What the task asks.
Could you return, exactly as written, every line from the one containing "Locate an element" through the last line of the entries below, leaving out the pictures?
- - - - -
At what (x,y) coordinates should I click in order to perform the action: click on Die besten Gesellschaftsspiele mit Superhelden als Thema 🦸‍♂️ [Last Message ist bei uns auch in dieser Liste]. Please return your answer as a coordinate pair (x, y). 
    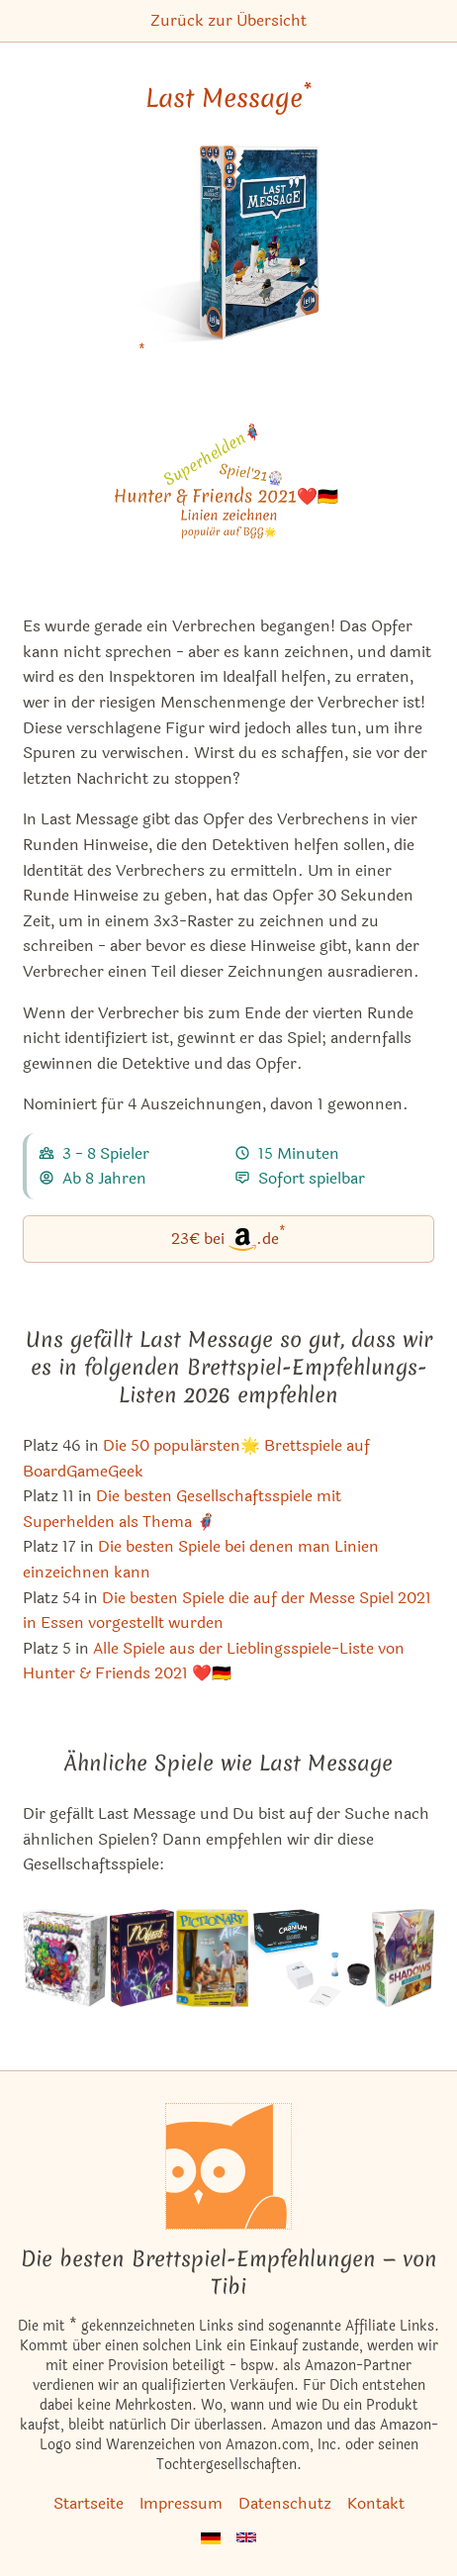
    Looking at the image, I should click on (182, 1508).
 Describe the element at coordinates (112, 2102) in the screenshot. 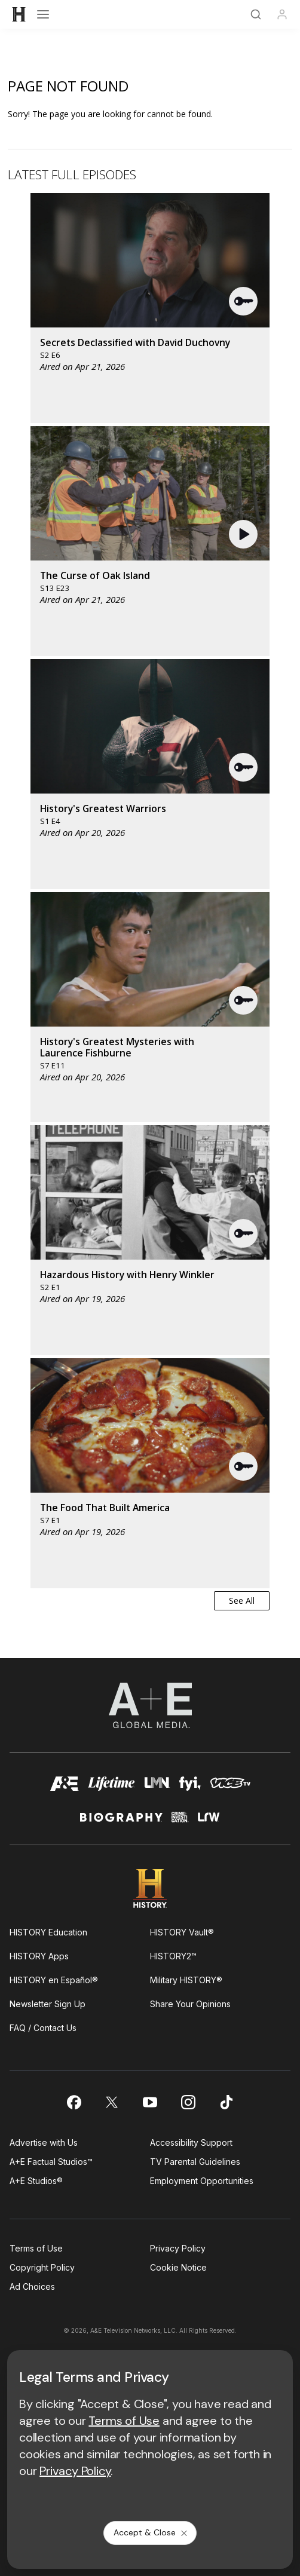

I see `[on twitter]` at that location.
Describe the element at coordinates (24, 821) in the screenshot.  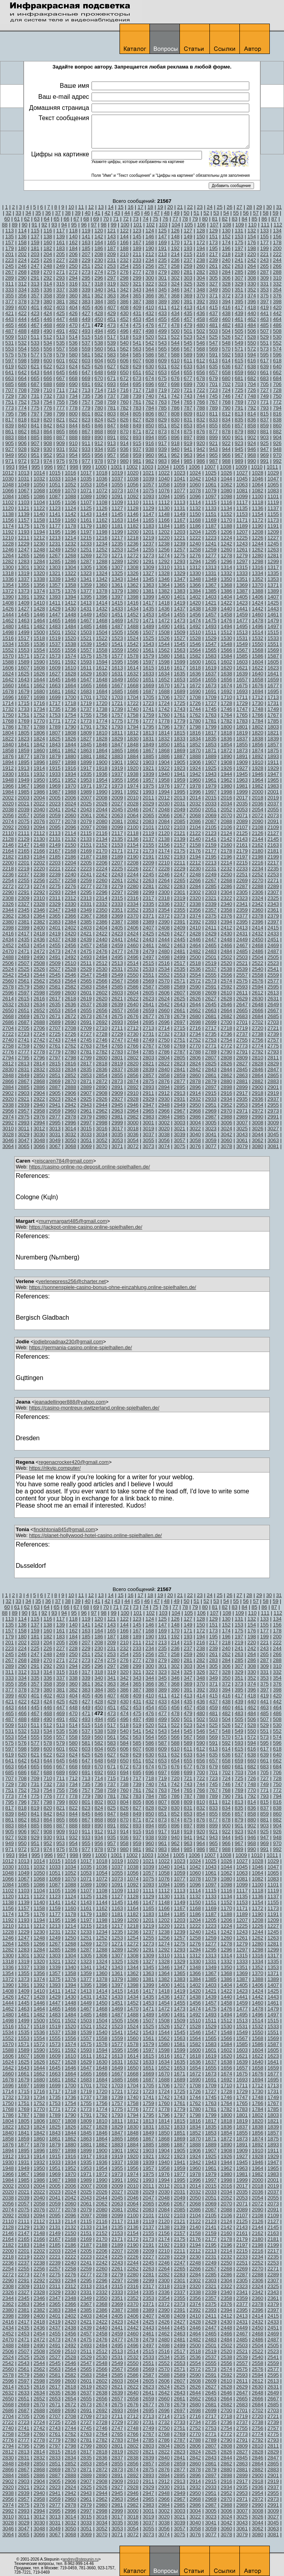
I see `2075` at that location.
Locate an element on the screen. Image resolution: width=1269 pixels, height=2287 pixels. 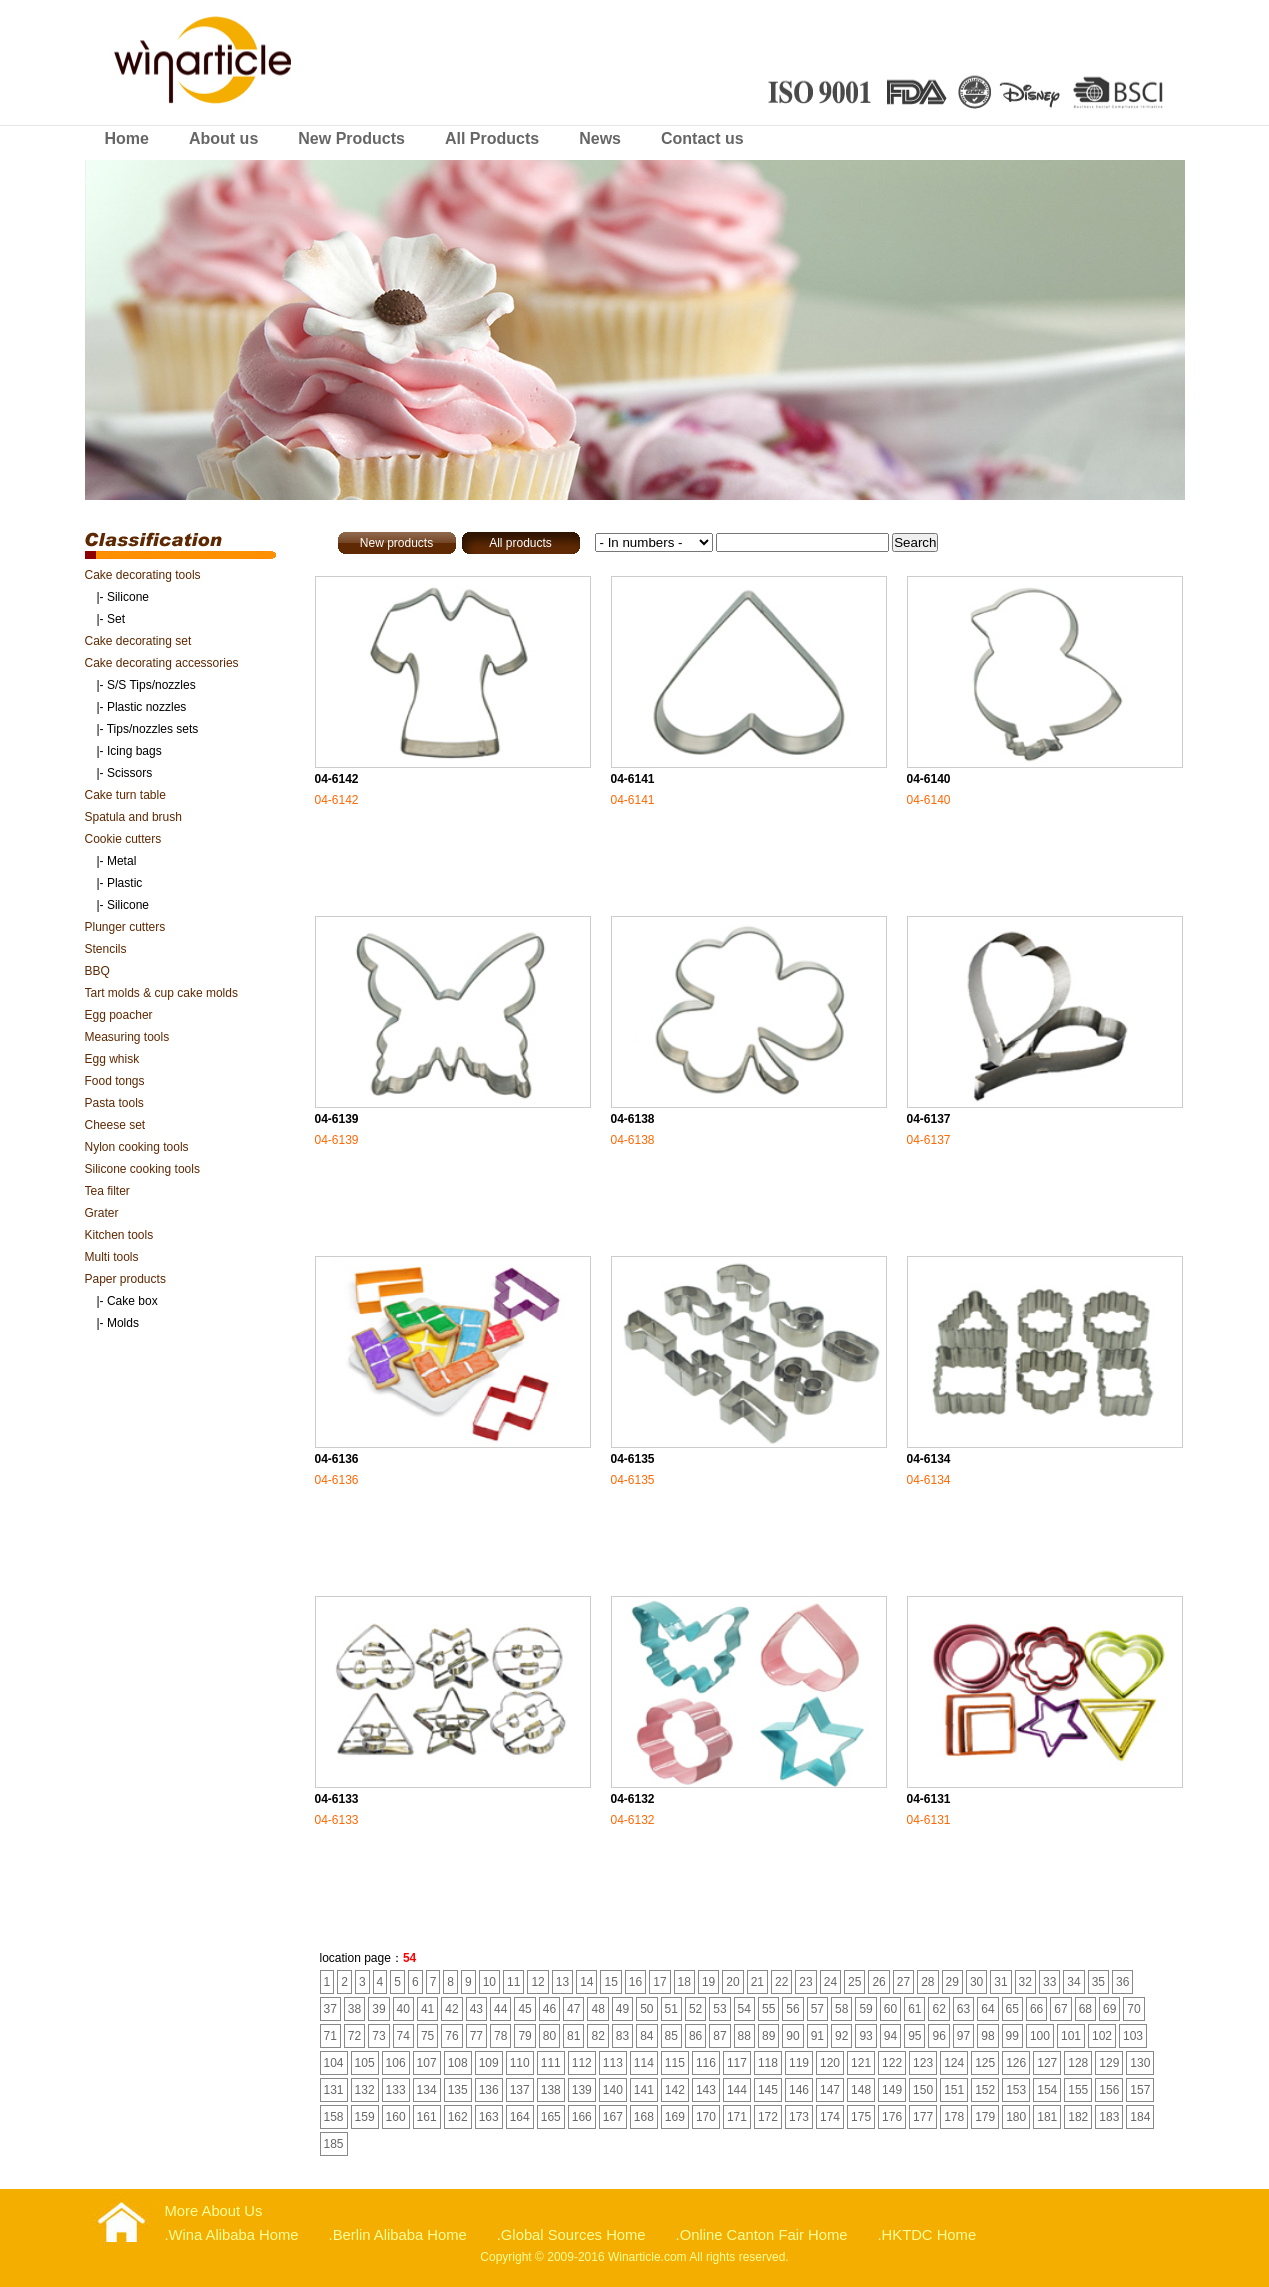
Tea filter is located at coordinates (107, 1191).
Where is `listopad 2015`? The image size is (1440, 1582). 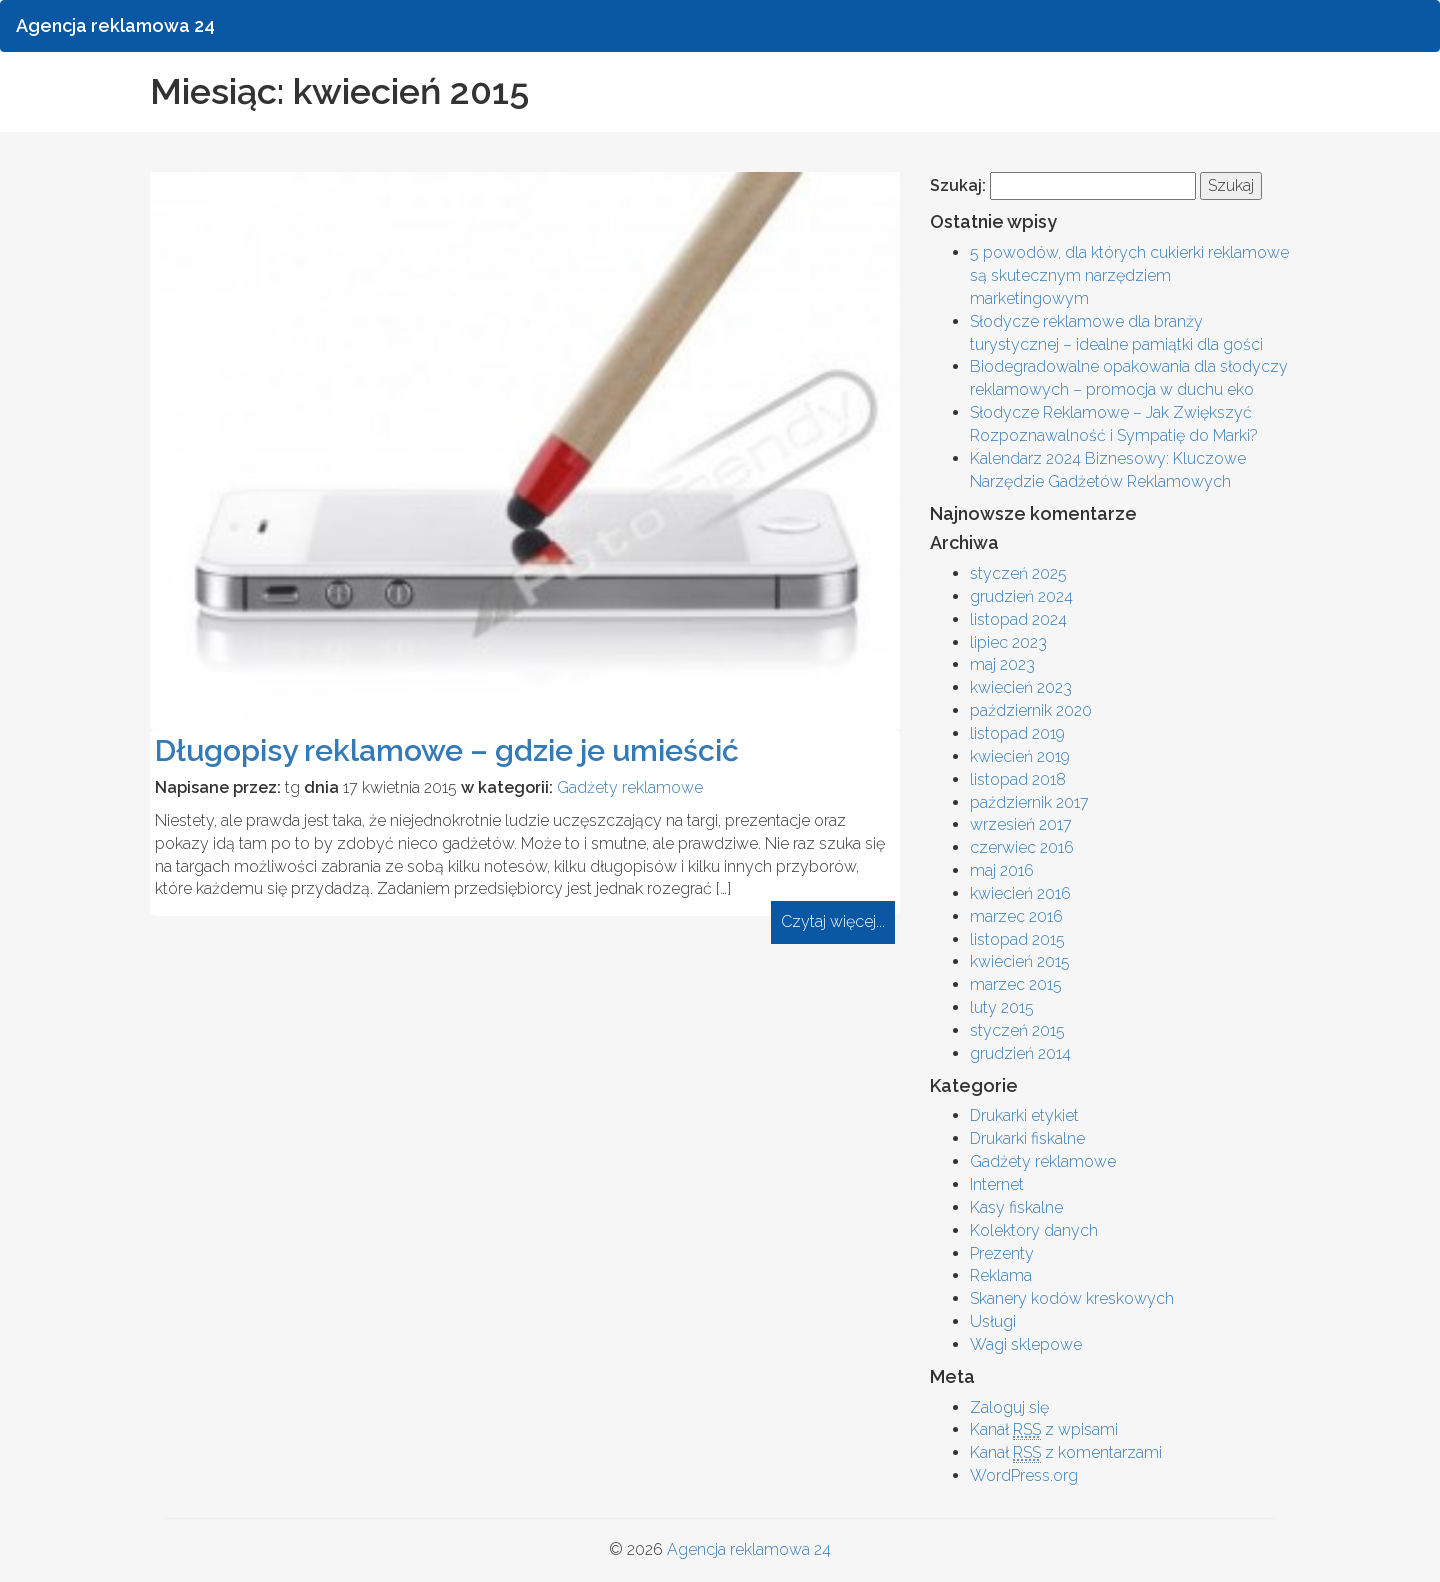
- - - - -
Result for this exercise.
Locate an element on the screen. Image resolution: width=1269 pixels, height=2287 pixels. 
Tea filter is located at coordinates (107, 1191).
Where is `listopad 2015`? The image size is (1440, 1582). 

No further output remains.